Should we put this setting in IndexSettings.java instead? Also, if this setting is dynamic, we should invalidate the cached value when it is updated.
There was a problem hiding this comment.
The Property.Dynamic property was leftover from an earlier iteration, removed in f806892, thanks. Yes you're right if we were consuming updates then we should also be invalidating the cache.
I'm not sure where we should declare this setting. It's basically a constant (except for tests) and this is where I'd naturally declare a constant.
There was a problem hiding this comment.
Moved in to IndexSettings in c220530 since that's about the most sensible place for it in the light of that change.
| public synchronized long getAsLong() { | ||
| try (Engine.IndexCommitRef safeCommitRef = getEngine().acquireSafeIndexCommit()) { | ||
| final IndexCommit safeCommit = safeCommitRef.getIndexCommit(); | ||
| final long generation = safeCommit.getGeneration(); |
There was a problem hiding this comment.
Perhaps use SegmentInfos#getId instead of the generation of the commit as the cache key. We can have the same generation for different index commits if we perform a file-based recovery.
|
|
||
| @Override | ||
| public synchronized long getAsLong() { | ||
| try (Engine.IndexCommitRef safeCommitRef = getEngine().acquireSafeIndexCommit()) { |
There was a problem hiding this comment.
Releasing a commit is quite expensive. Maybe expose a new method that returns the safe commit without acquiring. I think it's fine to use the last commit (we already exposed it) instead of the safe commit here.

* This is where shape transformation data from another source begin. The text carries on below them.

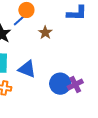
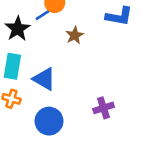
blue circle: (60, 84) -> (49, 121), moved

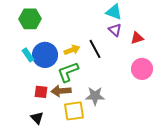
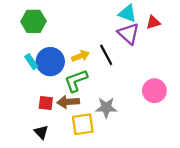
purple triangle: (115, 30) -> (129, 34), size x1.5
red triangle: (137, 38) -> (153, 22), moved
pink circle: (142, 69) -> (154, 91), moved

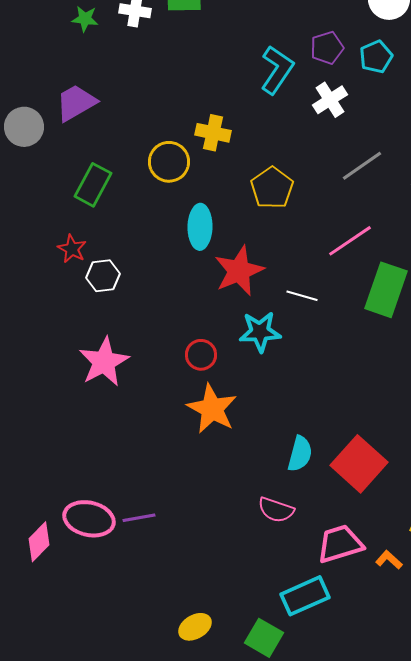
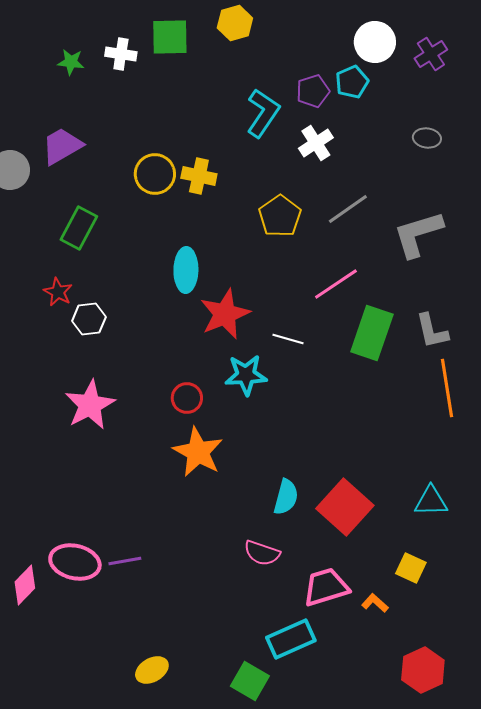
cyan pentagon: (376, 57) -> (352, 82), moved
yellow circle: (169, 162) -> (155, 174), moved
yellow pentagon: (272, 188) -> (280, 216), moved
yellow ellipse: (195, 627) -> (152, 670), moved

There was a problem hiding this comment.
Please ignore this as it is not correct. We won't revisit the deletion policy on releasing a commit unless the safe commit advances.

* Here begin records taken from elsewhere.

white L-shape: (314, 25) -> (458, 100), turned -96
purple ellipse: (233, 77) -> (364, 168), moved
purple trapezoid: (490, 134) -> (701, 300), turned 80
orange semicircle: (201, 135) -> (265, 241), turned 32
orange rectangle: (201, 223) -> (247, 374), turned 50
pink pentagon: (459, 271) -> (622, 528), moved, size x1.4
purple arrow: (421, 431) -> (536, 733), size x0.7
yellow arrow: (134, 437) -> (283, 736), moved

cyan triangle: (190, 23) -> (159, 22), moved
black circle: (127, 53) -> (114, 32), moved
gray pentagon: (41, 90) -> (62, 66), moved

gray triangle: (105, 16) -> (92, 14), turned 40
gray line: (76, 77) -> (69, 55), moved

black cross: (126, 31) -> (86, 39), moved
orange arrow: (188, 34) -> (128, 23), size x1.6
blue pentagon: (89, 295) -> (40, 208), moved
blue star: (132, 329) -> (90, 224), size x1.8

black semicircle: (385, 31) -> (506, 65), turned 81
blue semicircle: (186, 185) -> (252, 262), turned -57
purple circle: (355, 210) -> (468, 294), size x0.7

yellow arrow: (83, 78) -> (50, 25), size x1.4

There was a problem hiding this comment.
I too am a little uneasy with the costs of this. With this implementation each call to getAsLong() is synchronized and obtains a new commit ref, which might occasionally be expensive to release. It only does this on replication groups that aren't fully-assigned, of course. An alternative would be to recalculate this while advancing the safe commit, then this could just become a volatile read. I couldn't determine a neat way to hook this calculation in the right place. Any ideas?

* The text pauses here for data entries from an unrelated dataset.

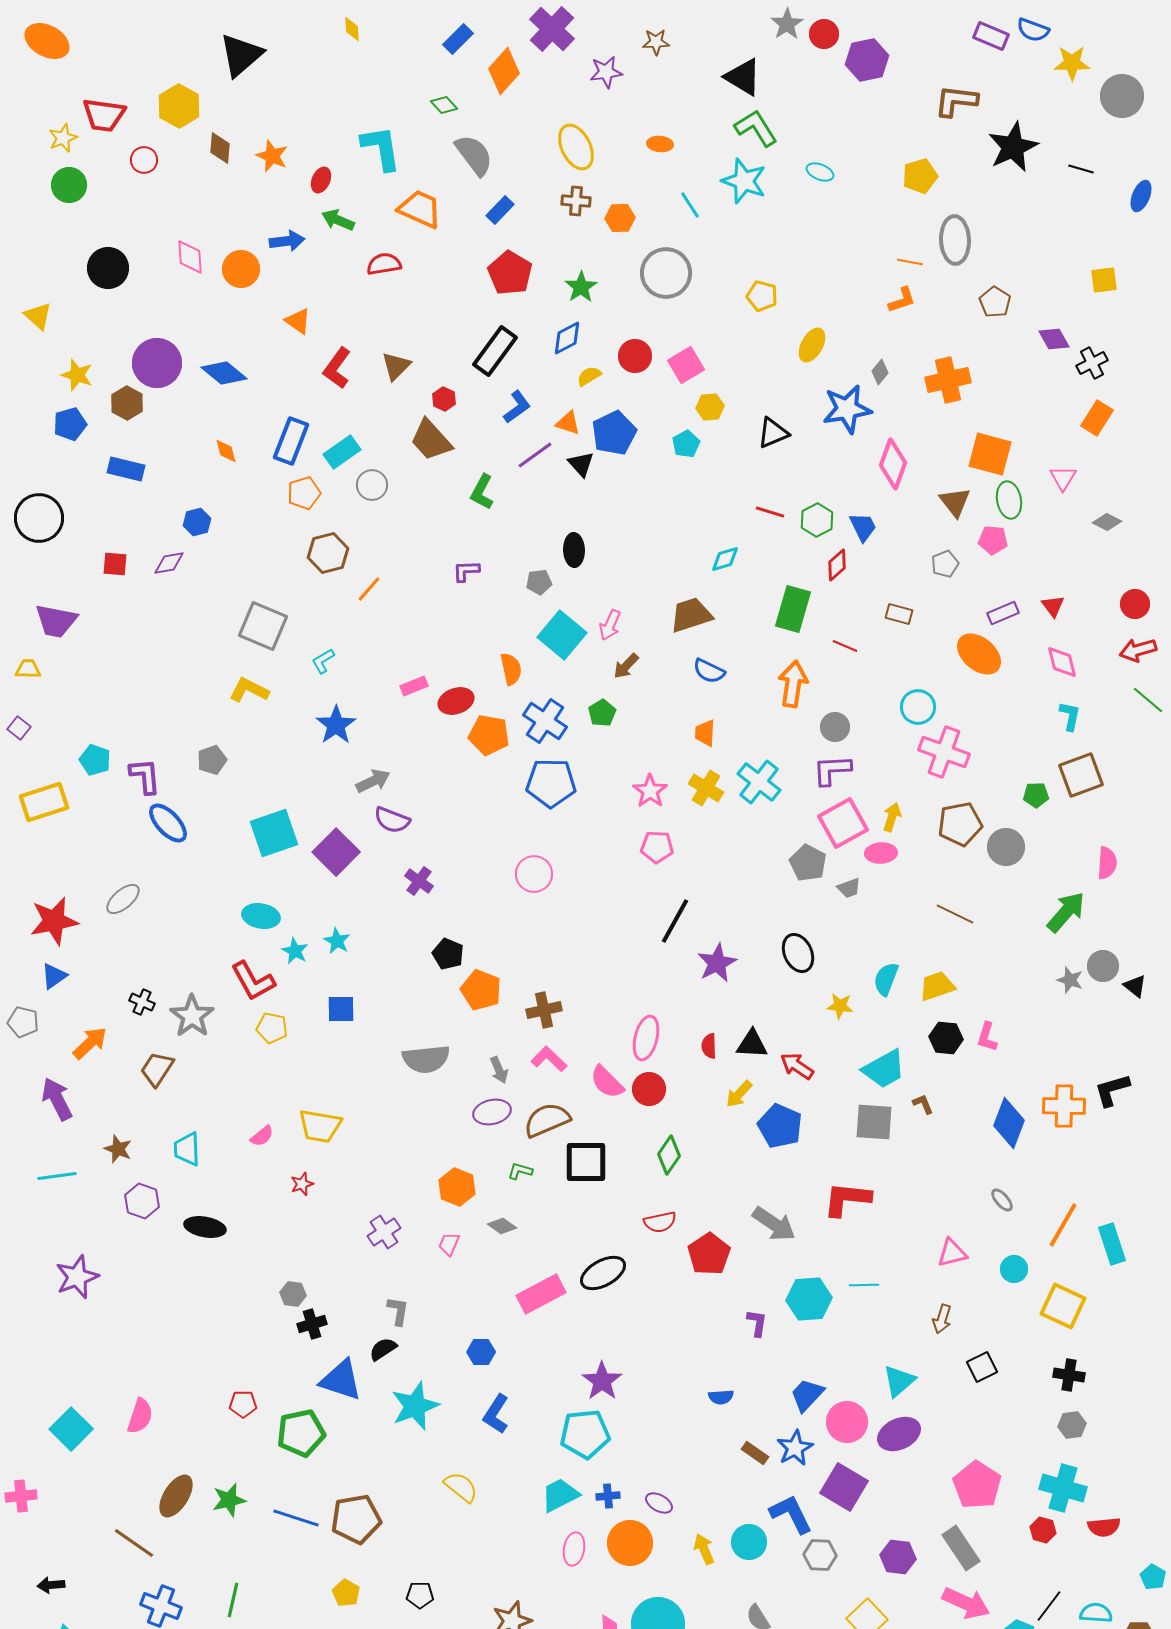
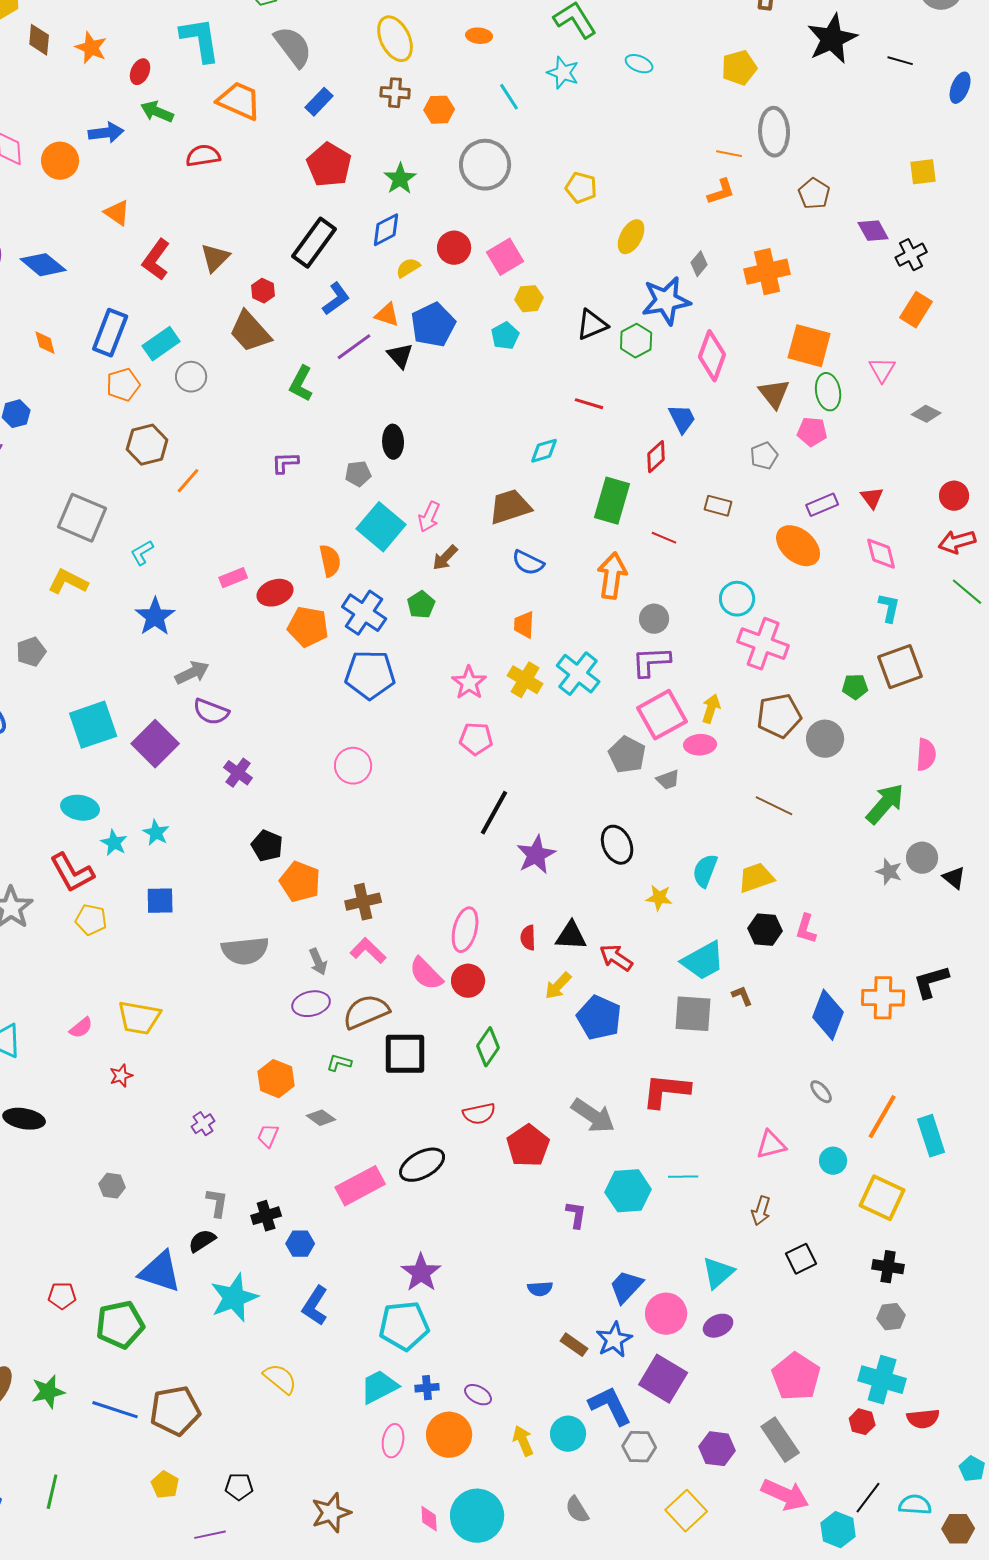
cyan star: (744, 181) -> (563, 73), size x0.7
green hexagon: (817, 520) -> (636, 341), moved
purple cross: (384, 1232) -> (203, 1124), size x0.7
black cross: (312, 1324) -> (266, 1216), moved
purple ellipse: (899, 1434) -> (718, 1326), size x0.7

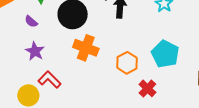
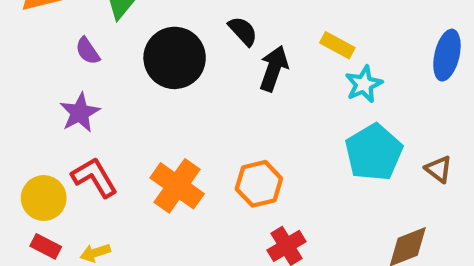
orange cross: (86, 48) -> (177, 186), moved
cyan pentagon: (165, 54) -> (374, 152), moved

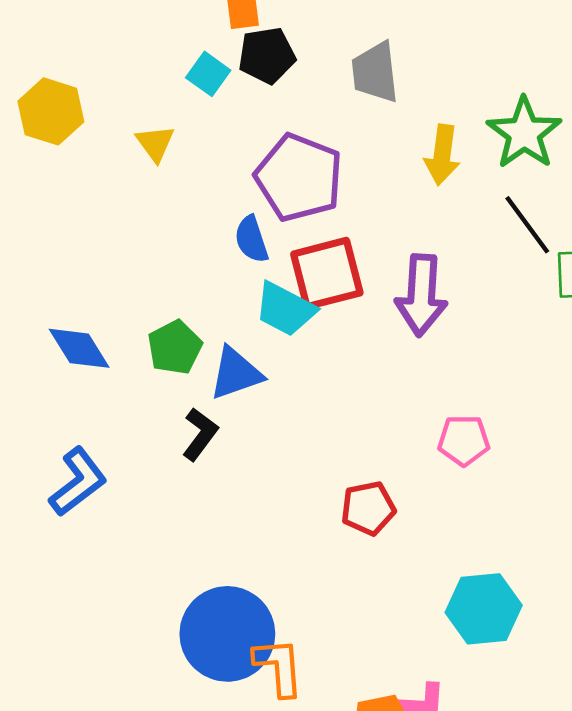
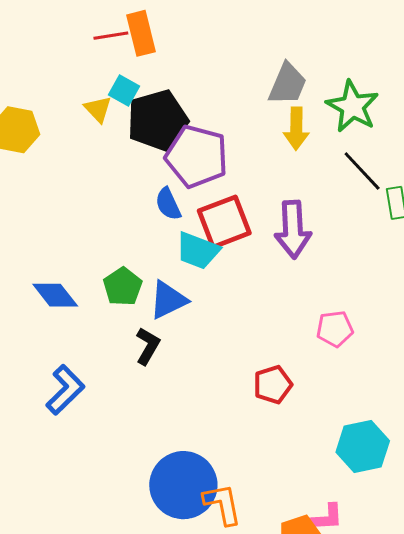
black pentagon: (267, 55) -> (157, 120), moved, size x1.5
gray trapezoid: (375, 72) -> (288, 84), moved, turned -144
yellow triangle: (155, 143) -> (98, 109), moved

There was a problem hiding this comment.
I tried moving the calculation to CombinedDeletionPolicy#updateRetentionPolicy in c220530. I think it makes sense there. WDYT?
|
|
||
| final long localCheckpoint = Long.parseLong(safeCommit.getUserData().get(SequenceNumbers.LOCAL_CHECKPOINT_KEY)); | ||
|
|
||
| final long totalDocs = StreamSupport.stream( |
There was a problem hiding this comment.
Maybe use Lucene.readSegmentInfos(safeCommit).totalMaxDoc()?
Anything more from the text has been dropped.